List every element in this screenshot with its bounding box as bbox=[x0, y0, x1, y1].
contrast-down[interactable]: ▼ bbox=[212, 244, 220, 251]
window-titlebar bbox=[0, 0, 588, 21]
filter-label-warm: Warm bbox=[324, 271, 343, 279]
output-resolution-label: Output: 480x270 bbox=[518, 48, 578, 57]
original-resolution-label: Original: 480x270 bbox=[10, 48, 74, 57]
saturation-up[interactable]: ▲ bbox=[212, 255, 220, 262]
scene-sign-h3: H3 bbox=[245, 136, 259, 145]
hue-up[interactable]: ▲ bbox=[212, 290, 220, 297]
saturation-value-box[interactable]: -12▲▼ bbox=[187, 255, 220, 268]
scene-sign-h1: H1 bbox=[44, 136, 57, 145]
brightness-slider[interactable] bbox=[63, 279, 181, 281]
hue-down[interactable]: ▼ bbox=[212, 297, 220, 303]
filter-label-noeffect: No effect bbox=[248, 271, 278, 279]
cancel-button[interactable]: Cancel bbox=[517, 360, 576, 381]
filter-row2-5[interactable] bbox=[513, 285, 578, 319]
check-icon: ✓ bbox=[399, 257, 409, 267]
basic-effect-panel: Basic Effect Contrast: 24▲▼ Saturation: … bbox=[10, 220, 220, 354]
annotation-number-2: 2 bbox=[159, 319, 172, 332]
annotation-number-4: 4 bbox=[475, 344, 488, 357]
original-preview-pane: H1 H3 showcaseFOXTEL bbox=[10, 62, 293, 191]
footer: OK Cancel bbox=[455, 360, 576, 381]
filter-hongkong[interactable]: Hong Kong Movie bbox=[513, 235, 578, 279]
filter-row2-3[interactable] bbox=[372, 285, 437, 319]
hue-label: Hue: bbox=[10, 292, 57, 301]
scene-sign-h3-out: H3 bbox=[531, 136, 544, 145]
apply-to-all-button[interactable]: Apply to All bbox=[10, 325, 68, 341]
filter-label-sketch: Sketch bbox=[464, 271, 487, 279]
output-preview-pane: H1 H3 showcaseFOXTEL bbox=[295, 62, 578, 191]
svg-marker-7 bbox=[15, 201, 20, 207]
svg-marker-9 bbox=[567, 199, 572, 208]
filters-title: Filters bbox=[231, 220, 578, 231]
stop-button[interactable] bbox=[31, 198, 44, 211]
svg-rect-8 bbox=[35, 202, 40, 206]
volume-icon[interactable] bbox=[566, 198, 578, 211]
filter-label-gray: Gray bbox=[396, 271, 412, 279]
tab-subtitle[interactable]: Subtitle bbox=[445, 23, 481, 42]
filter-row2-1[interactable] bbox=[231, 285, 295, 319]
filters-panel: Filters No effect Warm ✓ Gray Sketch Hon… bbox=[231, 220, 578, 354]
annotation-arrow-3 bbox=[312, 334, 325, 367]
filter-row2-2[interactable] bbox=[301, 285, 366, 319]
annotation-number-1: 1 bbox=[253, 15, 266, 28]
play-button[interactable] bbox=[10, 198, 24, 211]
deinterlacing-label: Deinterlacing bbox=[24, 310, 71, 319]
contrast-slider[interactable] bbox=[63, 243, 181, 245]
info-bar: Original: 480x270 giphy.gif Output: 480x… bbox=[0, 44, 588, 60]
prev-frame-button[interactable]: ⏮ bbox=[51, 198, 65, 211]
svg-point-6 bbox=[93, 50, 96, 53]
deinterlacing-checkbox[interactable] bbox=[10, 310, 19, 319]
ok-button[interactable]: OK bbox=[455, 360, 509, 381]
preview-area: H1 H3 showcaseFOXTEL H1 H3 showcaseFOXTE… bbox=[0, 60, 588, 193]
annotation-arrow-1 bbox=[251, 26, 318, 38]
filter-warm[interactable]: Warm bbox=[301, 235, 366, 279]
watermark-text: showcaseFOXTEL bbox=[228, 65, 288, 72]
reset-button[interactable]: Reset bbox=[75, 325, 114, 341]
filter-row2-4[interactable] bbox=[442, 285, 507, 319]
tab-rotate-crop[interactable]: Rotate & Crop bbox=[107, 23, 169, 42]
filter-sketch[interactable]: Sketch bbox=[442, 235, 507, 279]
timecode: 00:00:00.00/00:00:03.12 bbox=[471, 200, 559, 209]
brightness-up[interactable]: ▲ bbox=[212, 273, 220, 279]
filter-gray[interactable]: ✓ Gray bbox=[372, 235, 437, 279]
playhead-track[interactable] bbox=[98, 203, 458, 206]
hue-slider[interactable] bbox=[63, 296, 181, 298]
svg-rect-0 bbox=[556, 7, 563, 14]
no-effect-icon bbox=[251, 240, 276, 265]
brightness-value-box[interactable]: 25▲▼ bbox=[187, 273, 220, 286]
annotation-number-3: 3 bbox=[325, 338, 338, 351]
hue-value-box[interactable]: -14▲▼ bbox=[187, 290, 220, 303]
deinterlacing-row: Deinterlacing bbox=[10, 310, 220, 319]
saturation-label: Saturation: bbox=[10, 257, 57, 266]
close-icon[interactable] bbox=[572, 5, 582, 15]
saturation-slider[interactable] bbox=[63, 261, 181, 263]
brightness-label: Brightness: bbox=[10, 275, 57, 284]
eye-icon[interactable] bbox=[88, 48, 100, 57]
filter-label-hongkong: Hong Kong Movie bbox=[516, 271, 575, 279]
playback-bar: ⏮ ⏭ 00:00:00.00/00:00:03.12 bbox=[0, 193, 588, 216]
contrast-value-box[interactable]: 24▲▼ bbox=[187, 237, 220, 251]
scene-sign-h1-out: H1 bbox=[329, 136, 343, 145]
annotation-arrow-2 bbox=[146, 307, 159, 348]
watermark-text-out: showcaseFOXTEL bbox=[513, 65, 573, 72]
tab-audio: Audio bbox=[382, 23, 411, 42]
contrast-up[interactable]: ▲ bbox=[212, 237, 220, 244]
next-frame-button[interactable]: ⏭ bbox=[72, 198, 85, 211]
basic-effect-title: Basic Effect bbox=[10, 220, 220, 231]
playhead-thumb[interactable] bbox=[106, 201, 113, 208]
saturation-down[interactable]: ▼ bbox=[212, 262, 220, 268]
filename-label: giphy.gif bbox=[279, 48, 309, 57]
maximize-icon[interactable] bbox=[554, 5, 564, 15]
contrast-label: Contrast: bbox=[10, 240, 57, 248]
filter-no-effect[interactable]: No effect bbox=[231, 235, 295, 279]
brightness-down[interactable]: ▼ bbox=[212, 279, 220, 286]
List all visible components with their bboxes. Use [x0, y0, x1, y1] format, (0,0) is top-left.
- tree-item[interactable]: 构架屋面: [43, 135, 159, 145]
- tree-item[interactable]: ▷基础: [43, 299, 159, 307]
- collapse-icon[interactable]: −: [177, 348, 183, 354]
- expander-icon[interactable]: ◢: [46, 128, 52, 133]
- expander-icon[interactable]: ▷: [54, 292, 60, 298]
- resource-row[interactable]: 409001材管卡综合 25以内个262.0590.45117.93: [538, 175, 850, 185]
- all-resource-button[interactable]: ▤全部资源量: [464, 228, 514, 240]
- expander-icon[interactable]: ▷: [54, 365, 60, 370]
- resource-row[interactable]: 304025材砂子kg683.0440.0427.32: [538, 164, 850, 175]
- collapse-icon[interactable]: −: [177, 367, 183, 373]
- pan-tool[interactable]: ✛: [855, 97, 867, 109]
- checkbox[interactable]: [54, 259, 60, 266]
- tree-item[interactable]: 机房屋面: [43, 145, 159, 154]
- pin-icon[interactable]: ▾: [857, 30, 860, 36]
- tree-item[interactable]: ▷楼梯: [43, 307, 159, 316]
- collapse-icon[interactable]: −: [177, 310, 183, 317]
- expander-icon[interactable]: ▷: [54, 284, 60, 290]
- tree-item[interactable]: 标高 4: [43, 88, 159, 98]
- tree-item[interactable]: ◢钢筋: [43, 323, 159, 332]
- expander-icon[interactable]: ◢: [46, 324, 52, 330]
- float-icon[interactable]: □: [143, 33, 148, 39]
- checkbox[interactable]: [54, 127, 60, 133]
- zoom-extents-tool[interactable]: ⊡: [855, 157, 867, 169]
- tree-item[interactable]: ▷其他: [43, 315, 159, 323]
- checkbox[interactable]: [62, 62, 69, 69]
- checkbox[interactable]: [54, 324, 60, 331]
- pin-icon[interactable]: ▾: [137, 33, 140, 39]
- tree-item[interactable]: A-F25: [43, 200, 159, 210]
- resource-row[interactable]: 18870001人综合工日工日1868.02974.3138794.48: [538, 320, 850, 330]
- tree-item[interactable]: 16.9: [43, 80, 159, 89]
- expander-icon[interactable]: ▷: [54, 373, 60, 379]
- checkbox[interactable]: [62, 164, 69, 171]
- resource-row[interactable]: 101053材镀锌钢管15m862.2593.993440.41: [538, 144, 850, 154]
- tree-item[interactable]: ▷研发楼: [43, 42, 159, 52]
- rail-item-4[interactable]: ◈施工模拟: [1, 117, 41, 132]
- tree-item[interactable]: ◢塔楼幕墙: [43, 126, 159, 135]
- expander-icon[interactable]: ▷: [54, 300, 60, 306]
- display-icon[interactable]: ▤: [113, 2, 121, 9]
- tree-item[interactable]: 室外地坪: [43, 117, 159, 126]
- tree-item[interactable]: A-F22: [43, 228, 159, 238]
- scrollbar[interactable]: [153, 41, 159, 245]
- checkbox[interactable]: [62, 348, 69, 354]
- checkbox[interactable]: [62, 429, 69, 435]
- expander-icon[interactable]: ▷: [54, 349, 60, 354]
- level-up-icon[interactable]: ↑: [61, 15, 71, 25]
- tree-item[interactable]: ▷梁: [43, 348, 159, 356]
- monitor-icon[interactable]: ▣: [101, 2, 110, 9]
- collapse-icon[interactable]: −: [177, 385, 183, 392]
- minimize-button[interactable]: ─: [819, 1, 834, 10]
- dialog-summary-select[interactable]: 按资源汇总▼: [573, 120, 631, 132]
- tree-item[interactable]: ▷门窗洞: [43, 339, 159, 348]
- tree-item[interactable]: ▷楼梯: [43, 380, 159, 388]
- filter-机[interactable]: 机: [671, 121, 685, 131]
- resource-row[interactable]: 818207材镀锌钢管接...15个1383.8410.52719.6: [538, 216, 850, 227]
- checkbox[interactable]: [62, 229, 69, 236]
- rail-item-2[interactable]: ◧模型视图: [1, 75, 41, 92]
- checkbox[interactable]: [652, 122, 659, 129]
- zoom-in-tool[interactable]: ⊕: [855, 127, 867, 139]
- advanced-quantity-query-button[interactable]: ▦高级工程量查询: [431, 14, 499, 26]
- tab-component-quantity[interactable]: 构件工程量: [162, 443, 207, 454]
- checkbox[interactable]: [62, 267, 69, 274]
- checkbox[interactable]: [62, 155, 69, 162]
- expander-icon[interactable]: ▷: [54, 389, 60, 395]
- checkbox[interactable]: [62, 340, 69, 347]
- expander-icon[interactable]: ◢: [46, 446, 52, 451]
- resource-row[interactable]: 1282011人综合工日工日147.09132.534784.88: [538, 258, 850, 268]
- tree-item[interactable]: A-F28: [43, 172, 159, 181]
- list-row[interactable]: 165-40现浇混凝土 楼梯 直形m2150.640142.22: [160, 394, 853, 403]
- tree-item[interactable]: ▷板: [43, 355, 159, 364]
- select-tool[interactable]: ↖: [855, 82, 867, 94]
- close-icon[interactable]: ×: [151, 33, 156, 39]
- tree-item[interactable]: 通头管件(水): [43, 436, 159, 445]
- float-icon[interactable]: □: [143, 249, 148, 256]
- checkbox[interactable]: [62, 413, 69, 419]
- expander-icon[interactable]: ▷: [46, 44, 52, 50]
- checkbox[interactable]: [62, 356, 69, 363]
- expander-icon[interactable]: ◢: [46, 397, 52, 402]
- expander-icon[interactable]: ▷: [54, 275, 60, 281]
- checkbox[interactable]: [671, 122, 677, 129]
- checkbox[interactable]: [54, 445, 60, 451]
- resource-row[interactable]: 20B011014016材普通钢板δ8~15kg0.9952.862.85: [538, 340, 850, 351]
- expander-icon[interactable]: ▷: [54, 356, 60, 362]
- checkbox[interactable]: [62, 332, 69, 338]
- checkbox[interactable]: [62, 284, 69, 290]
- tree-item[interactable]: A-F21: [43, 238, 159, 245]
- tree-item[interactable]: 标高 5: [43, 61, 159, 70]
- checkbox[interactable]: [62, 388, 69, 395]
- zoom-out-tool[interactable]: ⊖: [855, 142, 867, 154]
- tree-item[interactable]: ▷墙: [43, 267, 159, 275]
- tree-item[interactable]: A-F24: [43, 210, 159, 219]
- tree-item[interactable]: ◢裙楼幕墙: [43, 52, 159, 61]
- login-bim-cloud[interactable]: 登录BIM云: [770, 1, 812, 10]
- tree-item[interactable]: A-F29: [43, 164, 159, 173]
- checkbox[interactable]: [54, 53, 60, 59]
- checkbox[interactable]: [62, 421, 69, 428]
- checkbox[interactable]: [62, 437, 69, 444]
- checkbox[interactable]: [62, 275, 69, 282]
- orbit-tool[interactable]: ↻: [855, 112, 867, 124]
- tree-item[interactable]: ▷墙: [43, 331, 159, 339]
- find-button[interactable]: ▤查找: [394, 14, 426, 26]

★ ★ ★ ★ ★ ★ ★

**WHAT THE EXERCISE ASKS:** When "with" shows up in a line of the material, report that line.

**THE COMPLETED TASK:**
List every element in this screenshot with its bounding box as bbox=[x0, y0, x1, y1].
List all visible components with their bboxes. Use [x0, y0, x1, y1] format, (0,0) is top-left.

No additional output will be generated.